Lloyd Smucker

Lloyd Smucker

After two long years, special counsel Robert Mueller finished his investigation into Russia’s interference in the 2016 election. Many Americans, myself included, anxiously awaited this report. Whether you support the president or not, we should all agree the end of this investigation is welcome — but some cannot, because it doesn’t fit the narrative they invested in for two years.

After all, this story dominated headlines and political discussion for 674 days. Twenty-two months, 19 lawyers, 40 FBI agents, 2,800 subpoenas, 500 witnesses and one unlimited budget later, Mueller, one of the most respected prosecutors in our country, determined definitively no collusion or coordination occurred between President Donald Trump or his campaign and the Russian government, despite multiple offers from Russian-affiliated individuals to help the campaign. Case closed, right?

Every American should be thankful for this conclusion. You don’t have to wear a MAGA hat to appreciate that Trump didn’t collude with a notorious foreign government and betray the sanctity of our elections.

Despite the report’s findings, which many Democrats said would be their definitive answer on the matter, some continue to tell the American people there’s significant evidence of collusion, undermining Mueller’s conclusions.

On Thursday, House Intelligence Committee Chairman Adam Schiff insisted the president is still guilty despite three investigations now saying the opposite.

“I don’t think it’s OK. I think it’s immoral. ... And yes, I think it’s corrupt — and evidence of collusion," Schiff said, just days after the investigation ended.

Schiff isn’t alone. He and many other Democrats rushed to prejudge the investigation’s conclusion, even using it as a platform for their own notoriety while undermining our intelligence agencies.

In the year after Trump took office, Schiff had given 111 interviews and spent 26 hours on television, all on the Russia investigation — which found no collusion.

Schiff hasn’t given up. By Friday, he was fundraising off of the Mueller investigation, asking for dollars when Mueller’s conclusion didn’t match his own predetermined “guilty” verdict.

How do we expect our intelligence community to take Congress seriously if we continuously tell them we don’t believe them — and then use fabricated doubt for our own personal gain?

The complicit media was also egregious with its constant, breathless coverage, trying to connect the dots with years of countless stories of shady Russians and the Trump campaign, implying collusion and infecting the masses with a public smear campaign of the president well before the investigation ended.

Many Democrats and this paper parrot the line that the Mueller report “doesn’t exonerate” the president. The reason for that is simple: Prosecutors don’t exonerate people — they search for evidence and determine whether it’s significant enough to press charges. They either find that evidence or they don’t.

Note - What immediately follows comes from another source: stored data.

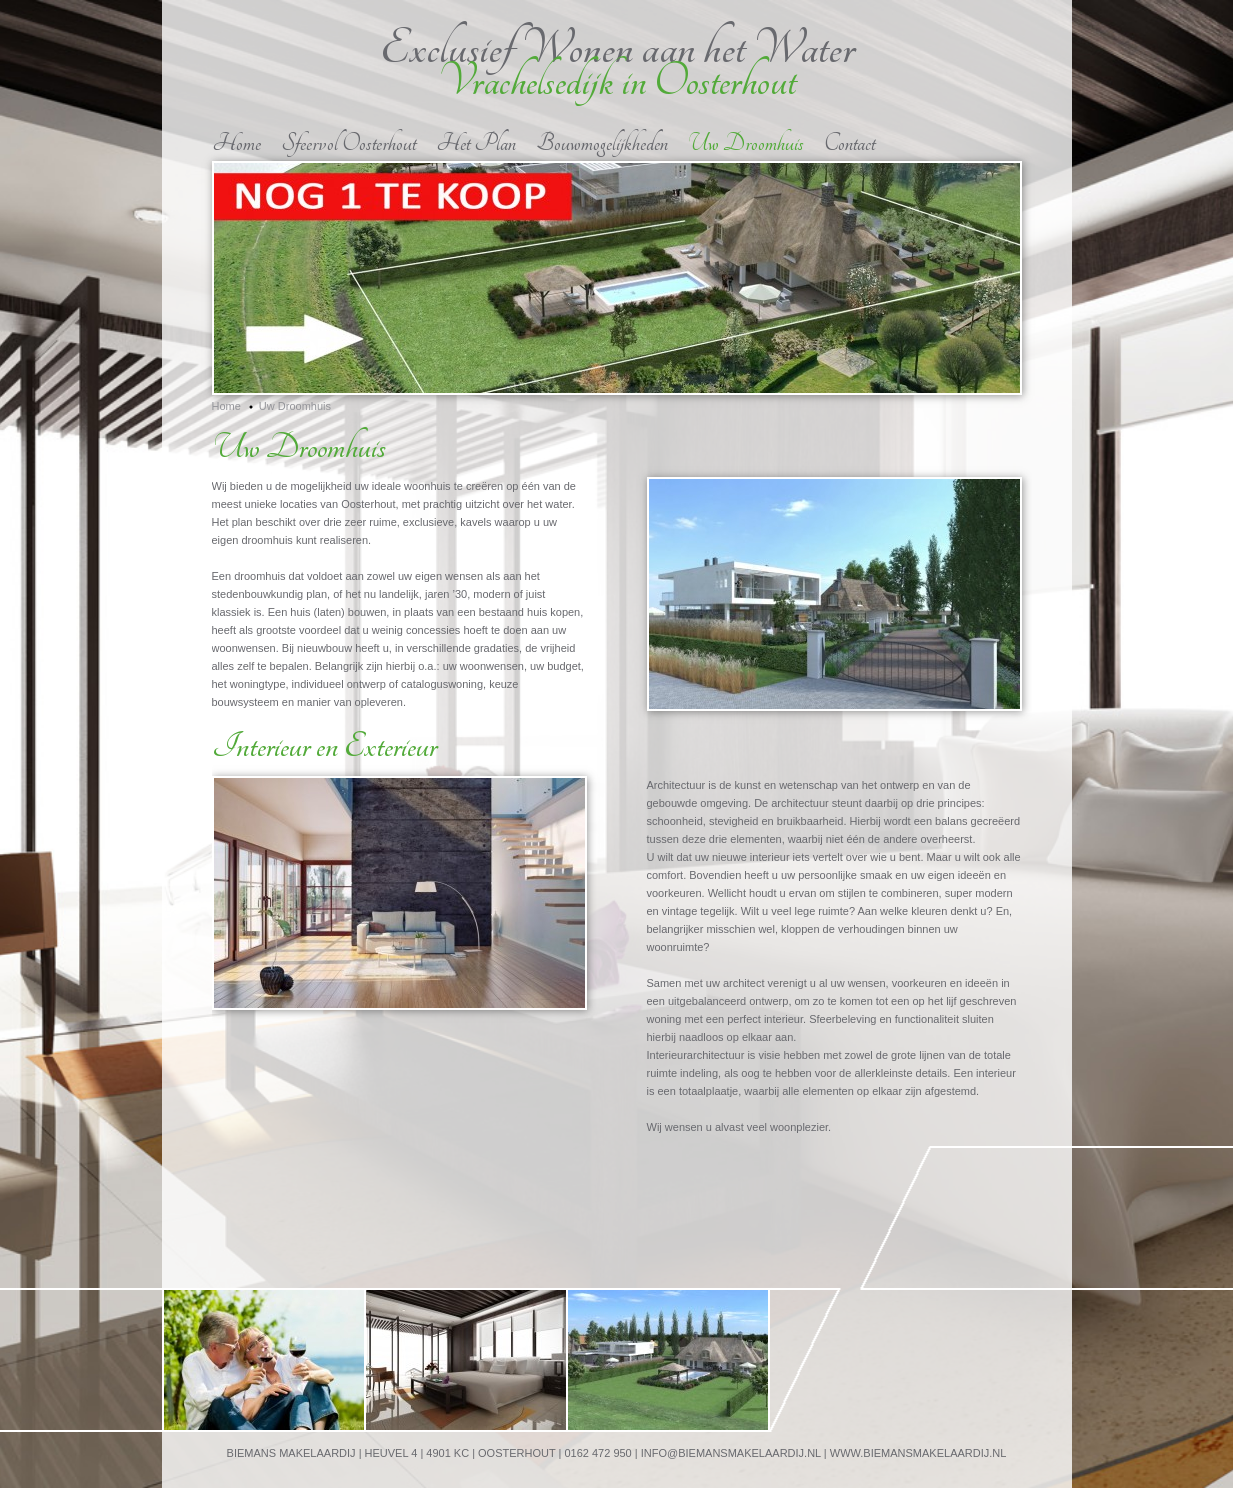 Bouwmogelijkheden (602, 143)
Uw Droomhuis (746, 143)
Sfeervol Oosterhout (348, 143)
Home (236, 143)
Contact (849, 143)
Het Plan (476, 143) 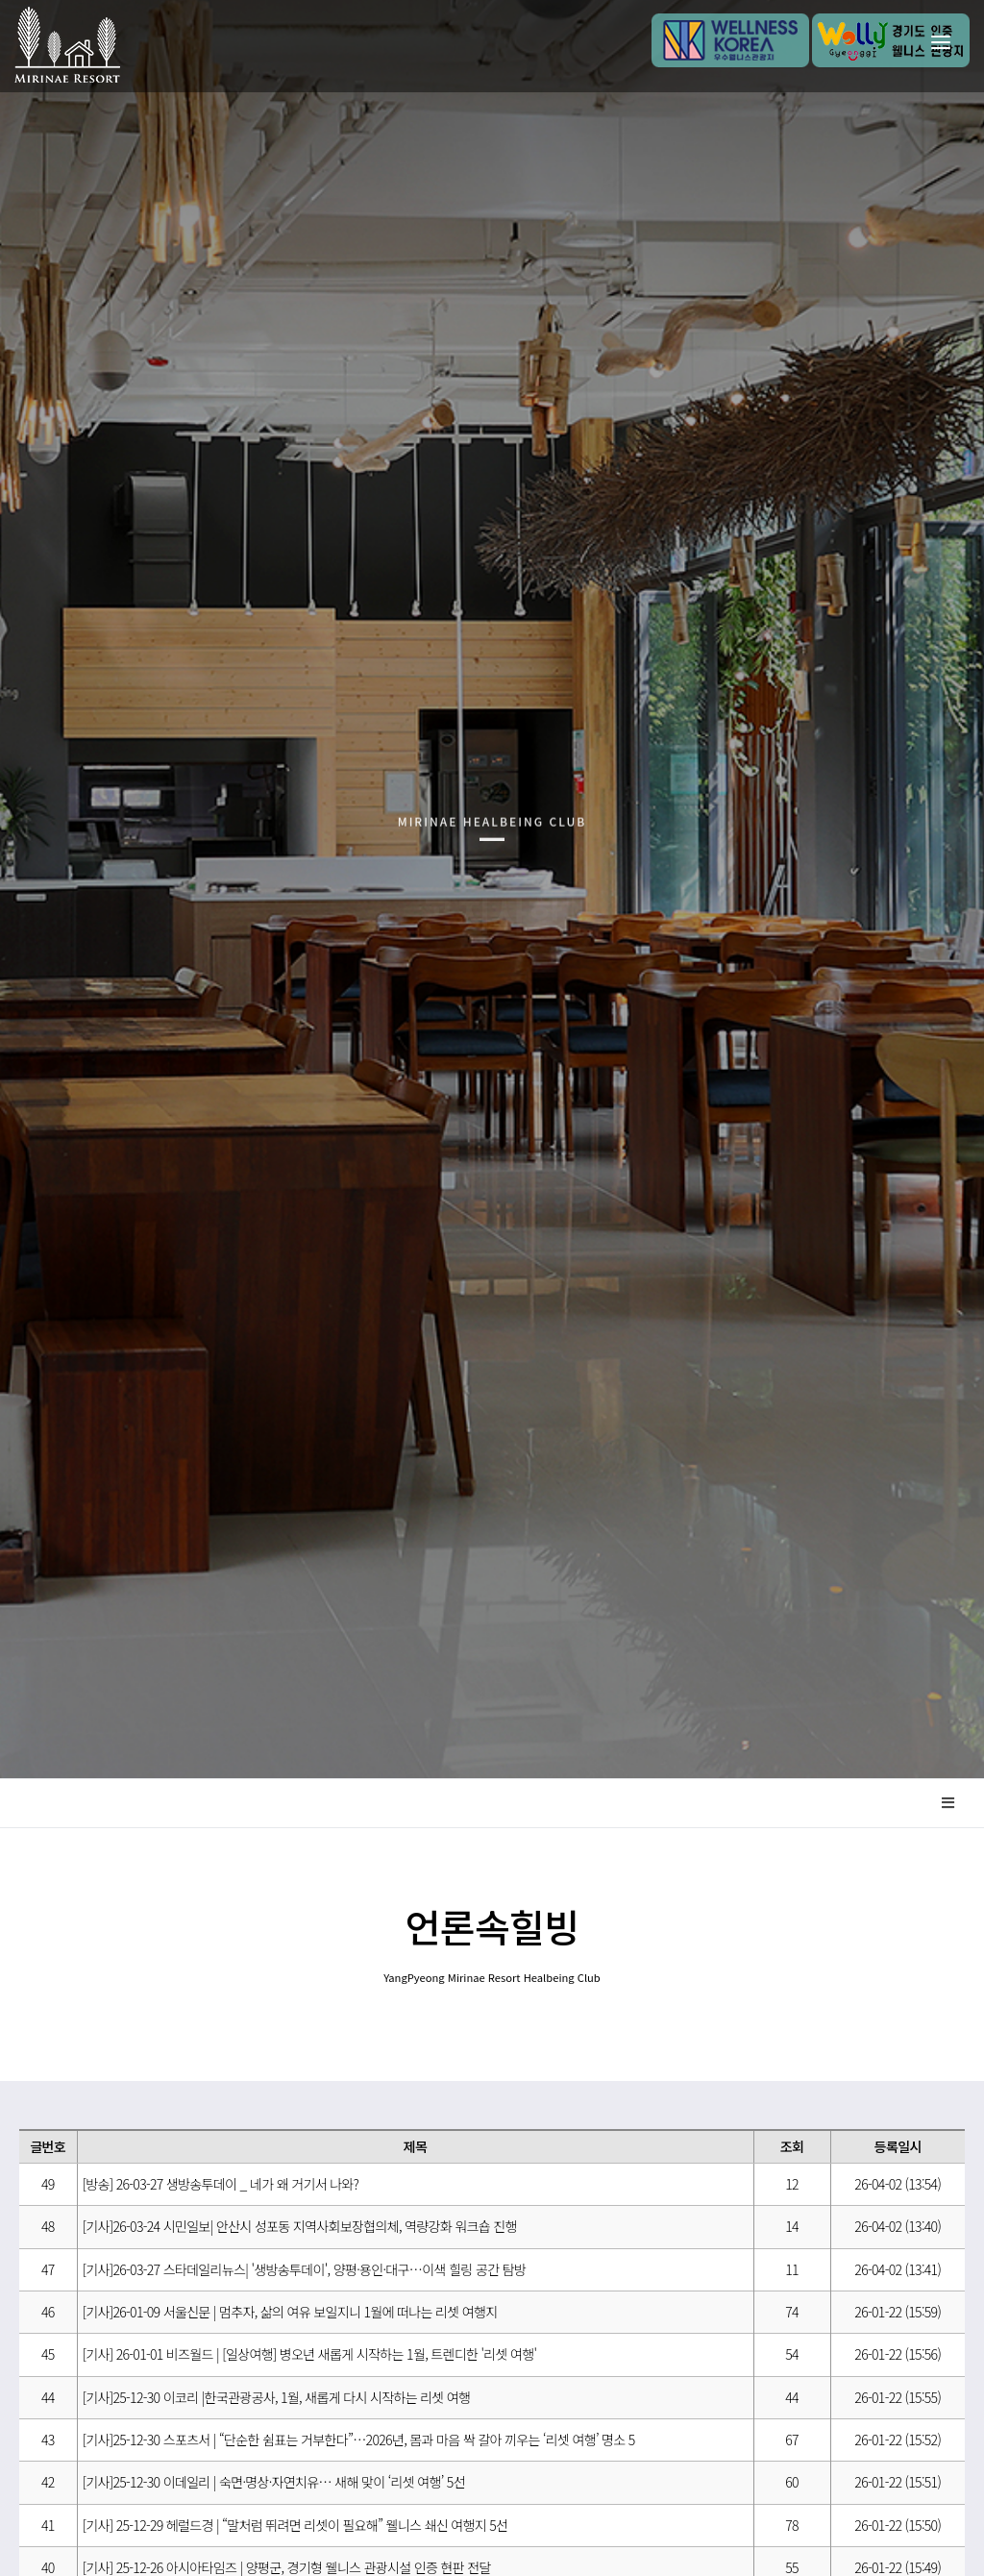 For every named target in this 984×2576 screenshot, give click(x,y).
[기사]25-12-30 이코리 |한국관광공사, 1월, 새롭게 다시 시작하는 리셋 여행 (277, 2397)
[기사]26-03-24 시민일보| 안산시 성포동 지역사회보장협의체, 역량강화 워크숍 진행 (300, 2226)
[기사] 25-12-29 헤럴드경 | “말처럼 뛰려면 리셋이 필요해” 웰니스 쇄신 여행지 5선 (295, 2525)
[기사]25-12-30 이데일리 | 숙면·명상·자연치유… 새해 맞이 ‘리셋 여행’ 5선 (274, 2481)
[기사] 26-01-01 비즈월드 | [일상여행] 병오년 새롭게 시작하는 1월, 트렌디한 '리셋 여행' (310, 2354)
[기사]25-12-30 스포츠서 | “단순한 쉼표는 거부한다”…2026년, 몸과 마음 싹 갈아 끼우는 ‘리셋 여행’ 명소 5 (359, 2439)
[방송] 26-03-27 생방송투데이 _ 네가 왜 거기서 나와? (221, 2183)
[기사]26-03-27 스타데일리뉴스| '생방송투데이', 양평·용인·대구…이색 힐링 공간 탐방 (304, 2269)
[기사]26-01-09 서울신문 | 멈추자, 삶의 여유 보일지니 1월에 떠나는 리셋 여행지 (290, 2311)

Mueller looked for 22 months and found none. It isn’t there. No collusion. No obstruction. Again, case closed.

I do believe the Mueller report should be public. Like LNP, I favor transparency. I voted on March 14 to make the Mueller report public — by a vote of 420-0 in the House.

But the rush for transparency should not outweigh our legal process and our judicial foundations though — everyone, including our president, is entitled to a free and fair justice system.

While I’m sure we all would love to see the full report immediately, leaking classified information is illegal. Attorney General William Barr should have time to redact sensitive information on behalf of our country’s security. This isn’t unreasonable.

Releasing “the full” Mueller report or “all of it” — as LNP asked twice for (“Post-Mueller: What must happen now,” March 26) — potentially releases classified information, which would be illegal. Redactions aren’t just throwaway lines. They’re important and take time.

We do need to hold wrongdoers accountable. Russian actors conducted cyberattacks aimed at our democracy and tried to interfere in our elections. Republicans clearly agreed with that conclusion when the intelligence committee reported it in March 2018.

So a Republican Congress then passed legislation to help shore up our election process. We also passed legislation to sanction Russian officials who interfered in our elections.

Trump’s political opponents and their media allies mocked him relentlessly for standing firm that there was no collusion.

Well, it turns out he was right after all.

It’s troubling so many people are still unwilling to believe him — and worse that some are seemingly disappointed by this report’s conclusions. Maybe two years of biased stories are hard to undo? Maybe that was always their hope?

Instead of peddling further conspiracy theories and urgently demanding more information — looking for evidence that isn’t there — I believe we should instead move forward — for the sake of our democracy and our country.

U.S. Rep. Lloyd Smucker of West Lampeter Township is a Republican who represents the 11th Congressional District.